--- Records to process Enclosed Below ---

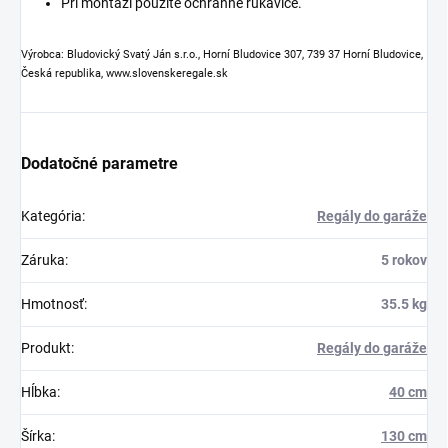
Pri montáži použite ochranné rukavice.
Výrobca: Bludovický Svatý Ján s.r.o., Horní Bludovice 307, 739 37 Horní Bludovice,
Česká republika, www.slovenskeregale.sk
Dodatočné parametre
Kategória
:
Regály do garáže
Záruka
:
5 rokov
Hmotnosť
:
35.5 kg
Produkt
:
Regály do garáže
Hĺbka
:
40 cm
Šírka
:
130 cm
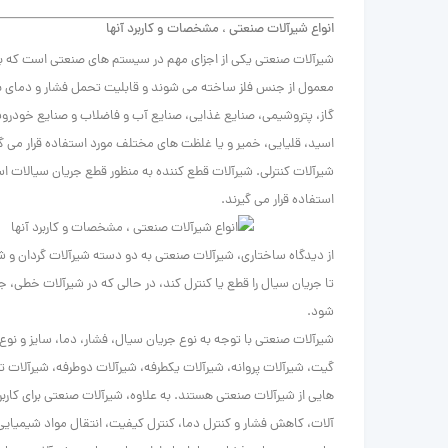
انواع شیرآلات صنعتی ، مشخصات و کاربرد آنها
شیرآلات صنعتی یکی از اجزای مهم در سیستم های صنعتی است که به
معمول از جنس فلز ساخته می شوند و قابلیت تحمل فشار و دمای بالا
گاز، پتروشیمی، صنایع غذایی، صنایع آب و فاضلاب و صنایع خودروساز
اسید، قلیایی، خمیر و یا غلظت های مختلف مورد استفاده قرار می گ
شیرآلات کنترلی. شیرآلات قطع کننده به منظور قطع جریان سیالات اس
استفاده قرار می گیرند.
از دیدگاه ساختاری، شیرآلات صنعتی به دو دسته شیرآلات گردان و 
تا جریان سیال را قطع یا کنترل کند، در حالی که در شیرآلات خطی،
شود.
شیرآلات صنعتی با توجه به نوع جریان سیال، فشار، دما، سایز و نو
گیت، شیرآلات پروانه، شیرآلات یکطرفه، شیرآلات دوطرفه، شیرآلات تر
هایی از شیرآلات صنعتی هستند. به علاوه، شیرآلات صنعتی برای کارب
آلات، کاهش فشار و کنترل دما، کنترل کیفیت، انتقال مواد شیمیایی 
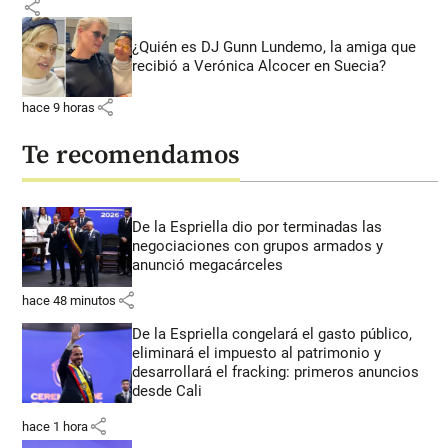
share
¿Quién es DJ Gunn Lundemo, la amiga que
recibió a Verónica Alcocer en Suecia?
share
hace 9 horas
Te recomendamos
De la Espriella dio por terminadas las
negociaciones con grupos armados y
anunció megacárceles
share
hace 48 minutos
De la Espriella congelará el gasto público,
eliminará el impuesto al patrimonio y
desarrollará el fracking: primeros anuncios
desde Cali
share
hace 1 hora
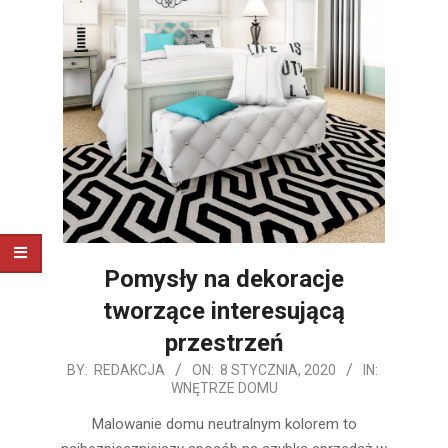
Pomysły na dekoracje
tworzące interesującą
przestrzeń
2020-
BY:
REDAKCJA
ON:
8 STYCZNIA, 2020
IN:
WNĘTRZE DOMU
01-
08
Malowanie domu neutralnym kolorem to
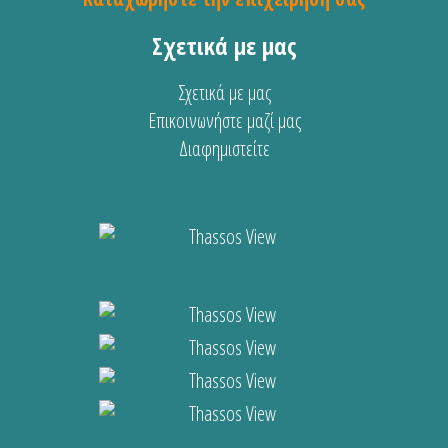
Σχετικά με μας
Σχετικά με μας
Επικοινωνήστε μαζί μας
Διαφημιστείτε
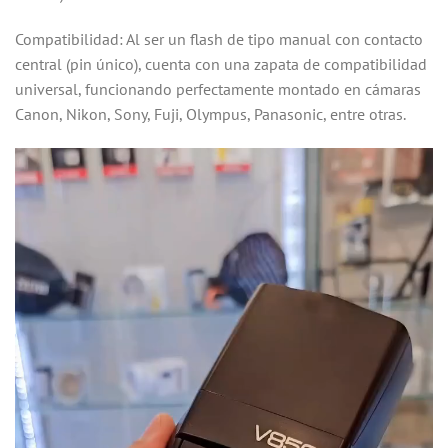
Compatibilidad: Al ser un flash de tipo manual con contacto
central (pin único), cuenta con una zapata de compatibilidad
universal, funcionando perfectamente montado en cámaras
Canon, Nikon, Sony, Fuji, Olympus, Panasonic, entre otras.
Reproductor
de
vídeo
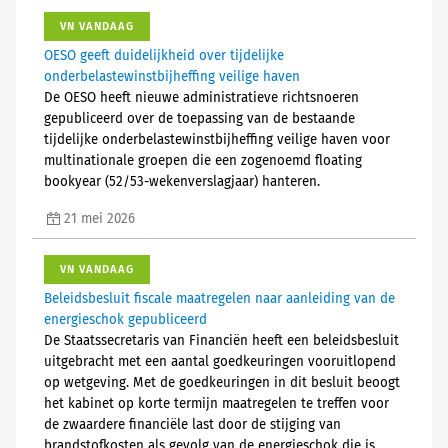
VN VANDAAG
OESO geeft duidelijkheid over tijdelijke
onderbelastewinstbijheffing veilige haven
De OESO heeft nieuwe administratieve richtsnoeren
gepubliceerd over de toepassing van de bestaande
tijdelijke onderbelastewinstbijheffing veilige haven voor
multinationale groepen die een zogenoemd floating
bookyear (52/53-wekenverslagjaar) hanteren.
21 mei 2026
VN VANDAAG
Beleidsbesluit fiscale maatregelen naar aanleiding van de
energieschok gepubliceerd
De Staatssecretaris van Financiën heeft een beleidsbesluit
uitgebracht met een aantal goedkeuringen vooruitlopend
op wetgeving. Met de goedkeuringen in dit besluit beoogt
het kabinet op korte termijn maatregelen te treffen voor
de zwaardere financiële last door de stijging van
brandstofkosten als gevolg van de energieschok die is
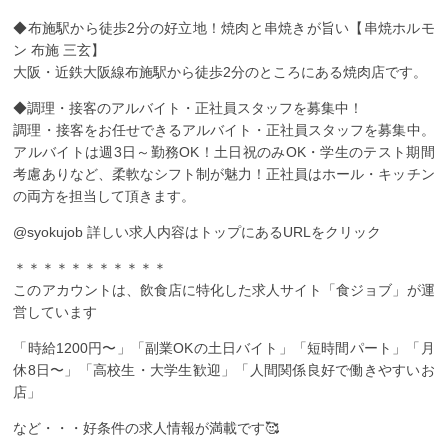
◆布施駅から徒歩2分の好立地！焼肉と串焼きが旨い【串焼ホルモ
ン 布施 三玄】
大阪・近鉄大阪線布施駅から徒歩2分のところにある焼肉店です。
◆調理・接客のアルバイト・正社員スタッフを募集中！
調理・接客をお任せできるアルバイト・正社員スタッフを募集中。
アルバイトは週3日～勤務OK！土日祝のみOK・学生のテスト期間
考慮ありなど、柔軟なシフト制が魅力！正社員はホール・キッチン
の両方を担当して頂きます。
@syokujob ︎詳しい求人内容はトップにあるURLをクリック
＊＊＊＊＊＊＊＊＊＊＊
このアカウントは、飲食店に特化した求人サイト「食ジョブ」が運
営しています
「時給1200円〜」「副業OKの土日バイト」「短時間パート」「月
休8日〜」「高校生・大学生歓迎」「人間関係良好で働きやすいお
店」
など・・・好条件の求人情報が満載です🥰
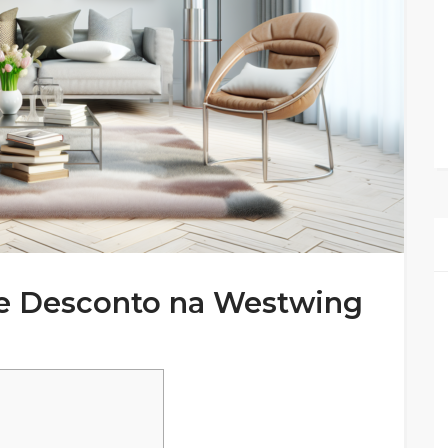
e Desconto na Westwing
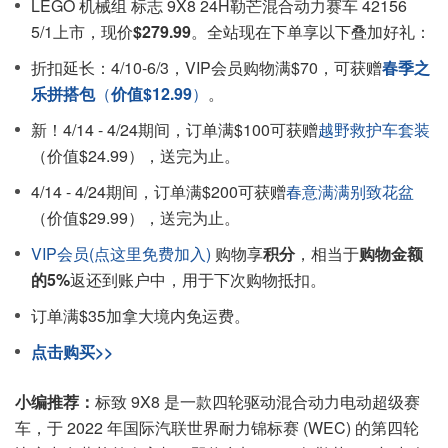
LEGO 机械组 标志 9X8 24H勒芒混合动力赛车 42156
5/1上市，现价
$279.99
。全站现在下单享以下叠加好礼：
折扣延长：4/10-6/3，VIP会员购物满$70，可获赠
春季之
乐拼搭包
（
价值$12.99
）
。
新！4/14 - 4/24期间，订单满$100可获赠
越野救护车套装
（价值$24.99），送完为止。
4/14 - 4/24期间，订单满$200可获赠
春意满满别致花盆
（价值$29.99），送完为止。
VIP会员(点这里免费加入)
购物享
积分
，相当于
购物金额
的5%
返还到账户中，用于下次购物抵扣。
订单满$35加拿大境内免运费。
点击购买>>
小编推荐：
标致 9X8 是一款四轮驱动混合动力电动超级赛
车，于 2022 年国际汽联世界耐力锦标赛 (WEC) 的第四轮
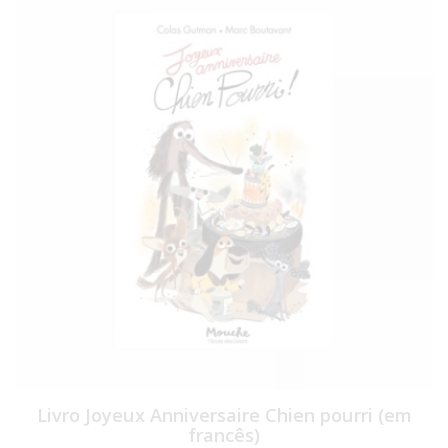
Livro Joyeux Anniversaire Chien pourri (em
francês)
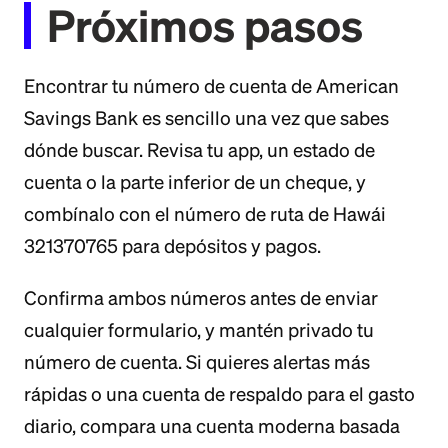
Próximos pasos
Encontrar tu número de cuenta de American
Savings Bank es sencillo una vez que sabes
dónde buscar. Revisa tu app, un estado de
cuenta o la parte inferior de un cheque, y
combínalo con el número de ruta de Hawái
321370765 para depósitos y pagos.
Confirma ambos números antes de enviar
cualquier formulario, y mantén privado tu
número de cuenta. Si quieres alertas más
rápidas o una cuenta de respaldo para el gasto
diario, compara una cuenta moderna basada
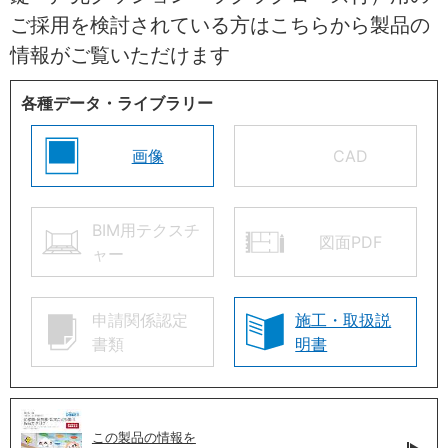
ご採用を検討されている方はこちらから製品の
情報がご覧いただけます
各種データ・ライブラリー
画像
CAD
BIM用テクスチ
図面PDF
ャー
申請関係認定
施工・取扱説
書類
明書
この製品の情報を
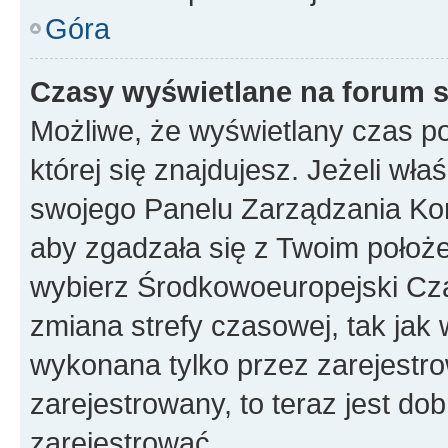
Góra
Czasy wyświetlane na forum s
Możliwe, że wyświetlany czas poc
której się znajdujesz. Jeżeli wła
swojego Panelu Zarządzania Kon
aby zgadzała się z Twoim położe
wybierz Środkowoeuropejski Cz
zmiana strefy czasowej, tak jak
wykonana tylko przez zarejestro
zarejestrowany, to teraz jest do
zarejestrować.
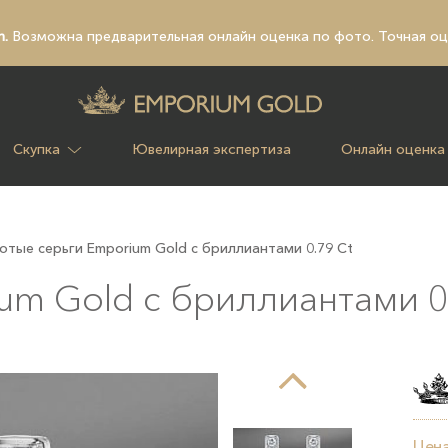
n.
Возможна предварительная
онлайн оценка по фото
. Точная о
Скупка
Ювелирная экспертиза
Онлайн оценка
отые серьги Emporium Gold с бриллиантами 0.79 Ct
um Gold с бриллиантами 0
Цена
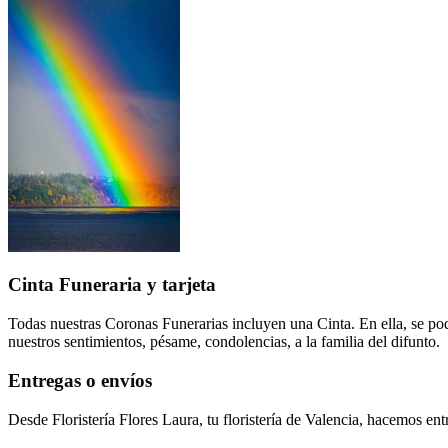
Cinta Funeraria y tarjeta
Todas nuestras Coronas Funerarias incluyen una Cinta. En ella, se pod
nuestros sentimientos, pésame, condolencias, a la familia del difunto.
Entregas o envíos
Desde Floristería Flores Laura, tu floristería de Valencia, hacemos en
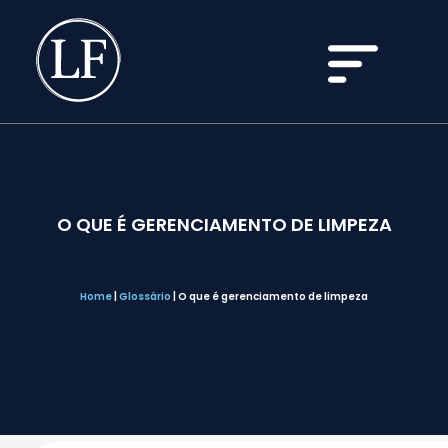
O QUE É GERENCIAMENTO DE LIMPEZA
Home
|
Glossário
|
O que é gerenciamento de limpeza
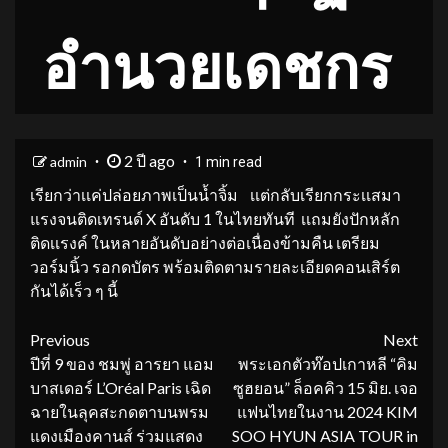
อำนวยเดชกร
2 ปี ago
admin
1 min read
เรียกว่าเเค่ปล่อยภาพเป็นน้ำจิ้ม เเต่กลับเรียกกระเเสมา
แรงจนติดเทรนด์ X อันดับ 1 ในไทยทันที เเถมยังปักหลัก
ติดเเรงค์ ในหลายอันดับอย่างต่อเนื่องข้ามคืน เตรียม
วอร์มนิ้ว รอกดบัตร พร้อมติดตามรายละเอียดคอนเสิร์ต
กันได้เร็ว ๆ นี้
Continue
Previous
Next
ปีที่ 9 ของ ชมพู่ อารยา แอม
พระเอกตัวท๊อปเกาหลี “คิม
Reading
บาสเดอร์ L’Oréal Paris เฉิด
ซูฮยอน” ล็อคคิว 15 มิย. เจอ
ฉายในลุคสะกดตาบนพรม
แฟนไทยในงาน 2024 KIM
แดงเมืองคานส์ ร่วมแสดง
SOO HYUN ASIA TOUR in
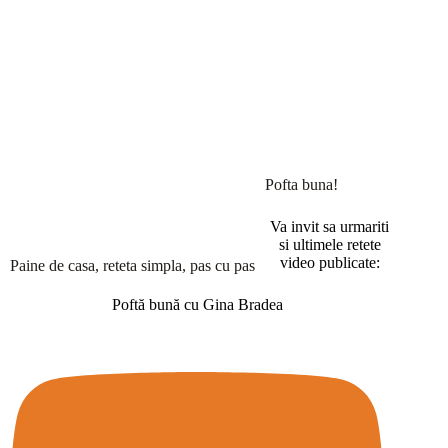
Pofta buna!
Va invit sa urmariti
si ultimele retete
video publicate:
Paine de casa, reteta simpla, pas cu pas
Poftă bună cu Gina Bradea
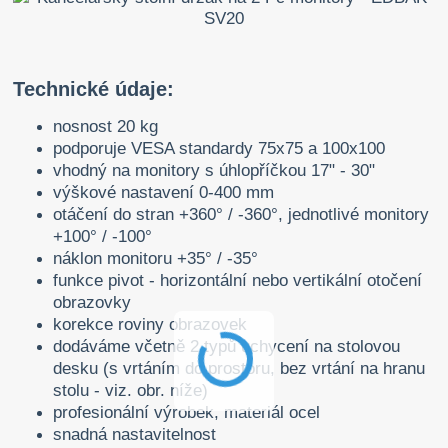
Technické údaje:
nosnost 20 kg
podporuje VESA standardy 75x75 a 100x100
vhodný na monitory s úhlopříčkou 17" - 30"
výškové nastavení 0-400 mm
otáčení do stran +360° / -360°, jednotlivé monitory
+100° / -100°
náklon monitoru +35° / -35°
funkce pivot - horizontální nebo vertikální otočení
obrazovky
korekce roviny obrazovek
dodáváme včetně 2 typů uchycení na stolovou
desku (s vrtáním do prostoru, bez vrtání na hranu
stolu - viz. obr. níže)
profesionální výrobek, materiál ocel
snadná nastavitelnost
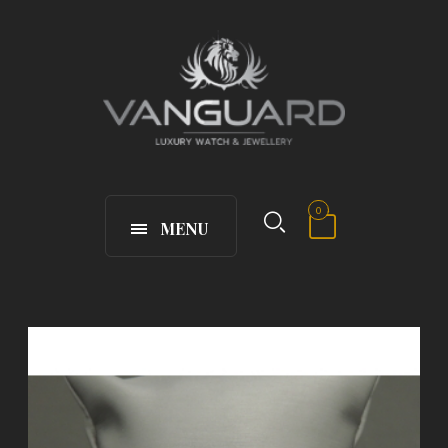
0
MENU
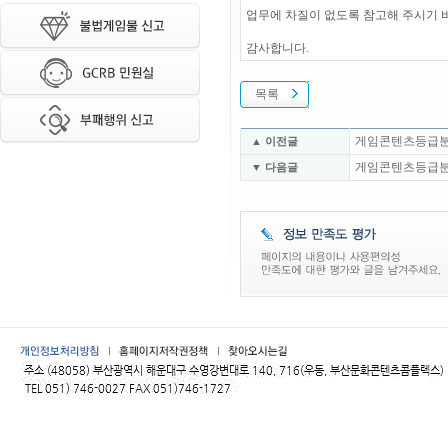
업무에 차질이 없도록 참고해 주시기 
감사합니다.
목록
게임콘텐츠등급분류위
▲ 이전글
게임콘텐츠등급분류위
▼ 다음글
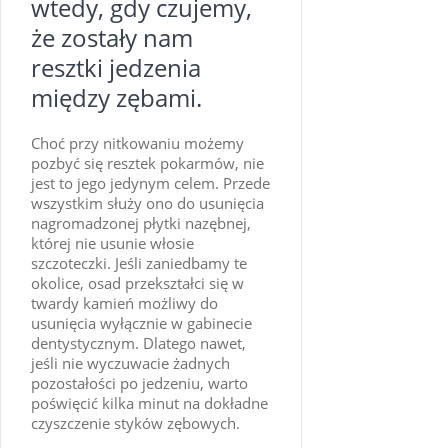
wtedy, gdy czujemy,
że zostały nam
resztki jedzenia
między zębami.
Choć przy nitkowaniu możemy
pozbyć się resztek pokarmów, nie
jest to jego jedynym celem. Przede
wszystkim służy ono do usunięcia
nagromadzonej płytki nazębnej,
której nie usunie włosie
szczoteczki. Jeśli zaniedbamy te
okolice, osad przekształci się w
twardy kamień możliwy do
usunięcia wyłącznie w gabinecie
dentystycznym. Dlatego nawet,
jeśli nie wyczuwacie żadnych
pozostałości po jedzeniu, warto
poświęcić kilka minut na dokładne
czyszczenie styków zębowych.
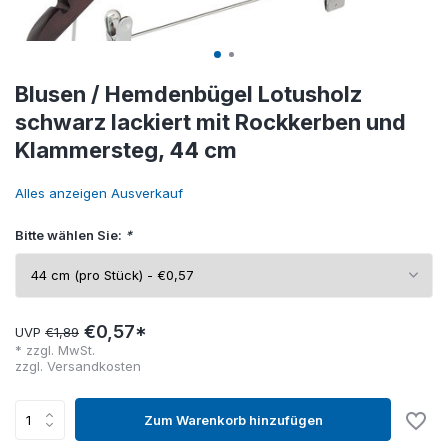
Blusen / Hemdenbügel Lotusholz
schwarz lackiert mit Rockkerben und
Klammersteg, 44 cm
Alles anzeigen Ausverkauf
Bitte wählen Sie:
*
€0,57*
UVP
€1,89
* zzgl. MwSt.
zzgl.
Versandkosten
Zum Warenkorb hinzufügen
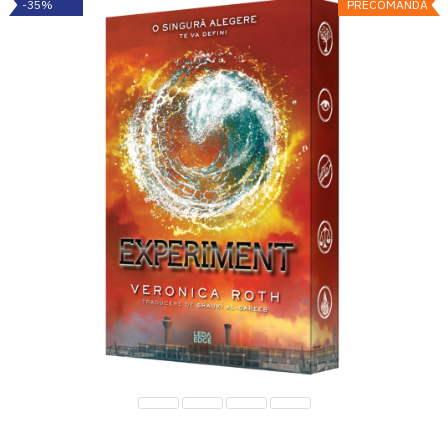
-35%
PRECOMANDĂ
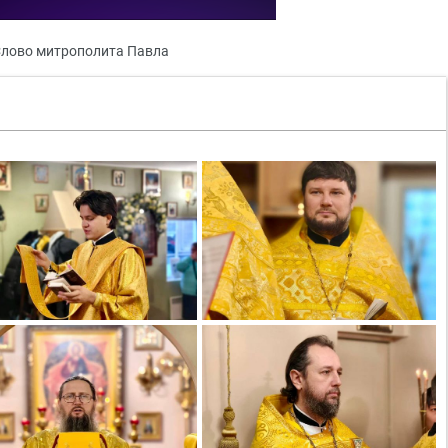
лово митрополита Павла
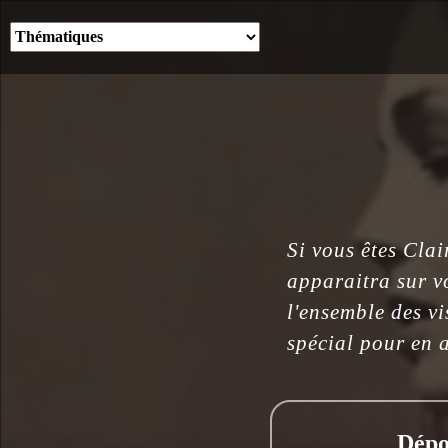
Si vous êtes Cla
apparaitra sur vo
l'ensemble des vi
spécial pour en a
Dépo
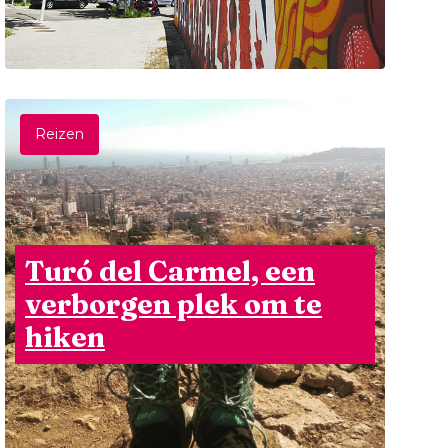
Reizen
Turó del Carmel, een
verborgen plek om te
hiken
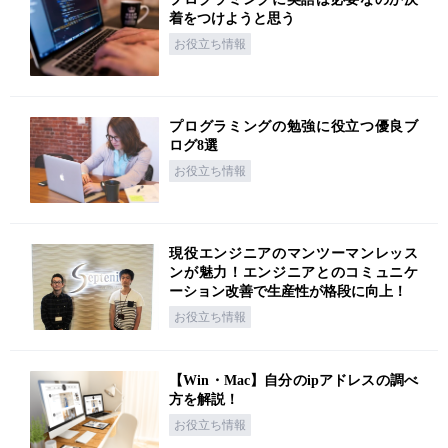
着をつけようと思う
お役立ち情報
プログラミングの勉強に役立つ優良ブ
ログ8選
お役立ち情報
現役エンジニアのマンツーマンレッス
ンが魅力！エンジニアとのコミュニケ
ーション改善で生産性が格段に向上！
お役立ち情報
【Win・Mac】自分のipアドレスの調べ
方を解説！
お役立ち情報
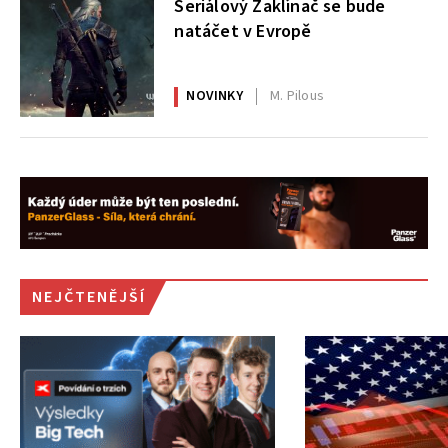
Seriálový Zaklínač se bude
natáčet v Evropě
NOVINKY
M. Pilous
NEJČTENĚJŠÍ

--- End of Enclosed Records to process ---

The problem: Look back at the data above, then output exactly the lines from the line holding "profesionální výrobek, materiál ocel" up to and including the line holding "verborgen plek om te". Leave out the pictures.

Response area:
profesionální výrobek, materiál ocel
snadná nastavitelnost
0
MENU
업무에 차질이 없도록 참고해 주시기 
감사합니다.
목록
게임콘텐츠등급분류위
▲ 이전글
게임콘텐츠등급분류위
▼ 다음글
wtedy, gdy czujemy,
że zostały nam
resztki jedzenia
między zębami.
Choć przy nitkowaniu możemy
pozbyć się resztek pokarmów, nie
jest to jego jedynym celem. Przede
wszystkim służy ono do usunięcia
nagromadzonej płytki nazębnej,
której nie usunie włosie
szczoteczki. Jeśli zaniedbamy te
okolice, osad przekształci się w
twardy kamień możliwy do
usunięcia wyłącznie w gabinecie
dentystycznym. Dlatego nawet,
jeśli nie wyczuwacie żadnych
pozostałości po jedzeniu, warto
poświęcić kilka minut na dokładne
czyszczenie styków zębowych.
Blusen / Hemdenbügel Lotusholz
schwarz lackiert mit Rockkerben und
Klammersteg, 44 cm
Alles anzeigen Ausverkauf
Bitte wählen Sie:
*
€0,57*
UVP
€1,89
* zzgl. MwSt.
zzgl.
Versandkosten
Zum Warenkorb hinzufügen
-35%
PRECOMANDĂ
лово митрополита Павла
Si vous êtes Cla
apparaitra sur vo
l'ensemble des vi
spécial pour en a
Dépo
Reizen
Turó del Carmel, een
verborgen plek om te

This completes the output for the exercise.